[Saved data entries]
Segment Open

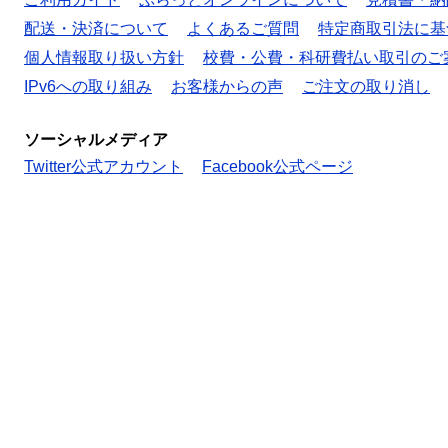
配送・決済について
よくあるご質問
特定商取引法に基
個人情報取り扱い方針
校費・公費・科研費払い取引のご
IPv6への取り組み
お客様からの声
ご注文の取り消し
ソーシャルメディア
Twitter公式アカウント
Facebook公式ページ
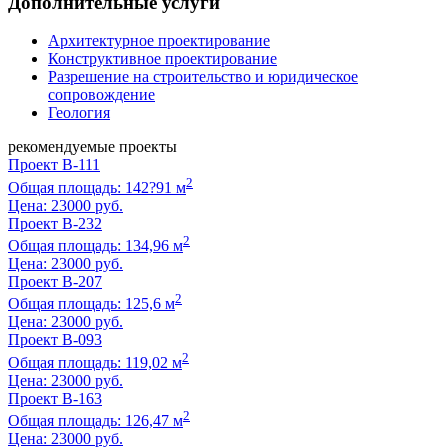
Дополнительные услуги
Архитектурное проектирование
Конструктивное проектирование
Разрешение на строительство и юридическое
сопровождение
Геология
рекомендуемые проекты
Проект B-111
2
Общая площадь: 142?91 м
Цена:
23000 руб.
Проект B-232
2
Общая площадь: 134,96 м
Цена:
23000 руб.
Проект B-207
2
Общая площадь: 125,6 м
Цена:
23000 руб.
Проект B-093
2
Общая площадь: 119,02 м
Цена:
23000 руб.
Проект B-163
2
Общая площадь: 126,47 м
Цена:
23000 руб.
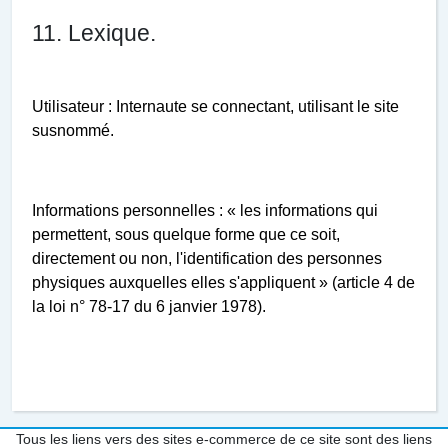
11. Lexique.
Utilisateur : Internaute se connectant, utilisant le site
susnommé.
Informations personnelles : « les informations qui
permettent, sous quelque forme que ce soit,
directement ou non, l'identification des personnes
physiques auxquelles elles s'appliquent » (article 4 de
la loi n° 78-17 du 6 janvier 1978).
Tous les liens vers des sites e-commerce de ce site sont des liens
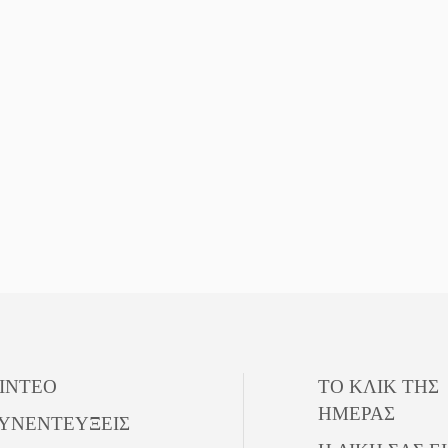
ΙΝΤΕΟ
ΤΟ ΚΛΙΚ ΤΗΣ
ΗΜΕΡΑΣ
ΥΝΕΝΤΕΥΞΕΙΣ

Segment Closed
Segment Open

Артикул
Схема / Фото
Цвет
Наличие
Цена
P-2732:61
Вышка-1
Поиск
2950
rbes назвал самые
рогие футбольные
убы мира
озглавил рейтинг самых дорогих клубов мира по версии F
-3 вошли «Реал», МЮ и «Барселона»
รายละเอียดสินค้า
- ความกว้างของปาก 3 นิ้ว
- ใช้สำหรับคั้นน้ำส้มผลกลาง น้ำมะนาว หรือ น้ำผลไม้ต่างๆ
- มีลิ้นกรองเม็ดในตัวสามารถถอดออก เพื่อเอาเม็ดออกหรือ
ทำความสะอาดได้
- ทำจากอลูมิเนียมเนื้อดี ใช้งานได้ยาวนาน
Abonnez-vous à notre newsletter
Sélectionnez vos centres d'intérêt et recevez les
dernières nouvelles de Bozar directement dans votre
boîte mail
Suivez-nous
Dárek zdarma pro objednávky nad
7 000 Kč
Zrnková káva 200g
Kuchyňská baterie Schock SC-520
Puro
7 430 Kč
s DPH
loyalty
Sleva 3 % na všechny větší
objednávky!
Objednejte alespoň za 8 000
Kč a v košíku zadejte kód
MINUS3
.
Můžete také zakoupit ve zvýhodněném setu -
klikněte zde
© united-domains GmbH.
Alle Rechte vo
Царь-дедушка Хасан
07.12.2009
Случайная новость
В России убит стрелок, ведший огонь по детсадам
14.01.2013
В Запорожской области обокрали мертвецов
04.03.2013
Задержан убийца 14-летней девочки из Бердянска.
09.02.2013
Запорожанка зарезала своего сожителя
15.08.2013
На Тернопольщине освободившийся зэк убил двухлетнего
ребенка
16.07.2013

Segment Closed
Segment Open

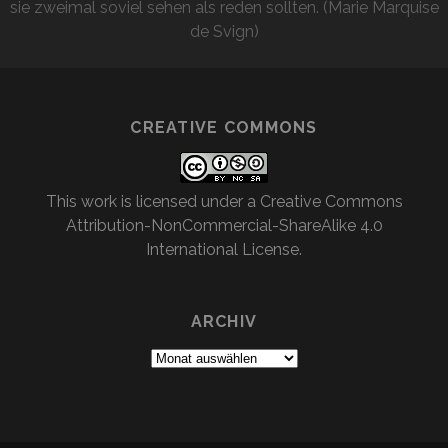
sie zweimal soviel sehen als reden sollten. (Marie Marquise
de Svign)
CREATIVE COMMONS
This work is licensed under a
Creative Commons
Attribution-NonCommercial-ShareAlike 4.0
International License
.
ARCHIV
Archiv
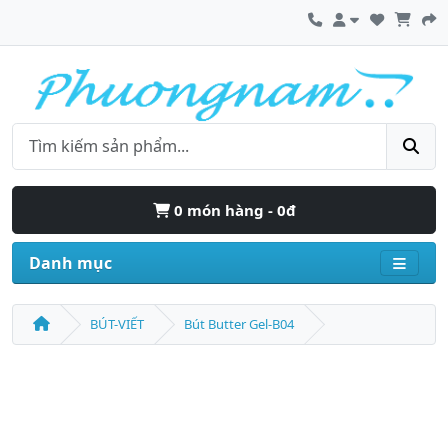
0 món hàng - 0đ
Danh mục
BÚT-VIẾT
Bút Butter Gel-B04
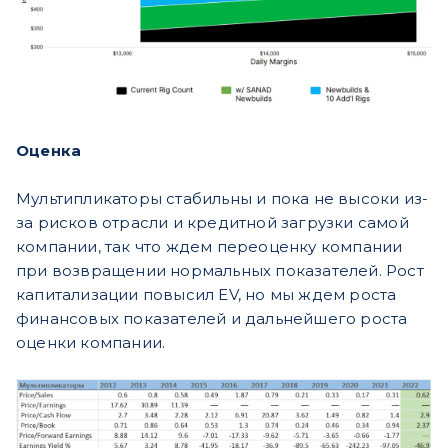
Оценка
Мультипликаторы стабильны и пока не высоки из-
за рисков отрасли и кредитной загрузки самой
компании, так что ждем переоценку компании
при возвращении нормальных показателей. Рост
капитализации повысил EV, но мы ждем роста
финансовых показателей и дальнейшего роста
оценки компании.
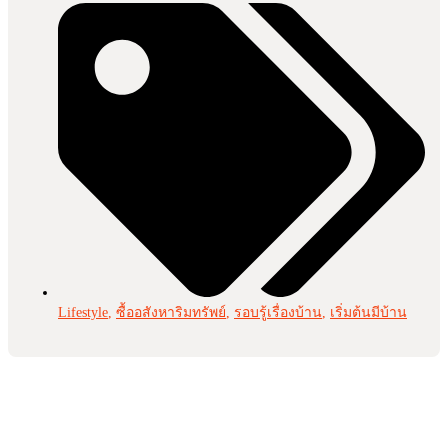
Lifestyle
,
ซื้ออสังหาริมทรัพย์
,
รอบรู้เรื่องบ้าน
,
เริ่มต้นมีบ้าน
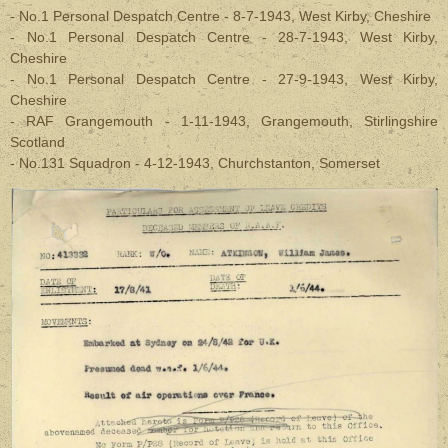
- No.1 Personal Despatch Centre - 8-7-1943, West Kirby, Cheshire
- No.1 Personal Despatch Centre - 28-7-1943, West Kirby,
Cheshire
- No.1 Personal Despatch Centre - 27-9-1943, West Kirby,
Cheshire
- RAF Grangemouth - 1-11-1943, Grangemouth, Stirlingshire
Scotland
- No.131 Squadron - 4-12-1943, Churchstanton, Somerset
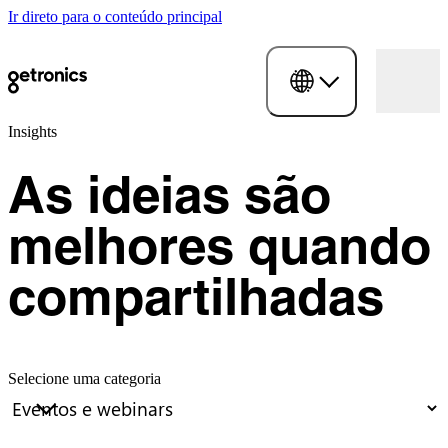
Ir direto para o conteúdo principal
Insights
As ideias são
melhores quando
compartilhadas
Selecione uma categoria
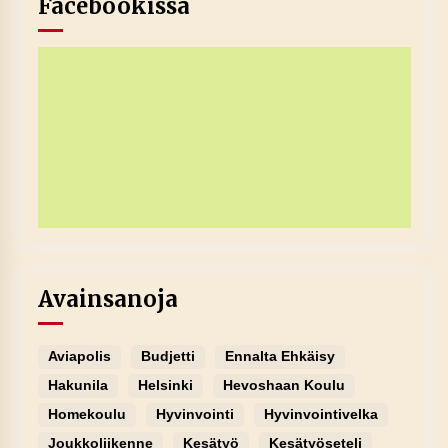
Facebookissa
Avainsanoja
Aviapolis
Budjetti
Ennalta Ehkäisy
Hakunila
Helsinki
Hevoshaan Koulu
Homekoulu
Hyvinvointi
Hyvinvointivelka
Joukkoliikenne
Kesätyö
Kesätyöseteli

Segment Closed

#### TASK TO CARRY OUT
Here the job is to copy the stretch of records from the line containing "рекомендуемые проекты" through the line containing "ΥΝΕΝΤΕΥΞΕΙΣ", word for word. Leave every picture out.

#### THE COMPLETED TASK
рекомендуемые проекты
Проект B-111
2
Общая площадь: 142?91 м
Цена:
23000 руб.
Проект B-232
2
Общая площадь: 134,96 м
Цена:
23000 руб.
Проект B-207
2
Общая площадь: 125,6 м
Цена:
23000 руб.
Проект B-093
2
Общая площадь: 119,02 м
Цена:
23000 руб.
Проект B-163
2
Общая площадь: 126,47 м
Цена:
23000 руб.
11. Lexique.
Utilisateur : Internaute se connectant, utilisant le site
susnommé.
Informations personnelles : « les informations qui
permettent, sous quelque forme que ce soit,
directement ou non, l'identification des personnes
physiques auxquelles elles s'appliquent » (article 4 de
la loi n° 78-17 du 6 janvier 1978).
Tous les liens vers des sites e-commerce de ce site sont des liens
ΙΝΤΕΟ
ΤΟ ΚΛΙΚ ΤΗΣ
ΗΜΕΡΑΣ
ΥΝΕΝΤΕΥΞΕΙΣ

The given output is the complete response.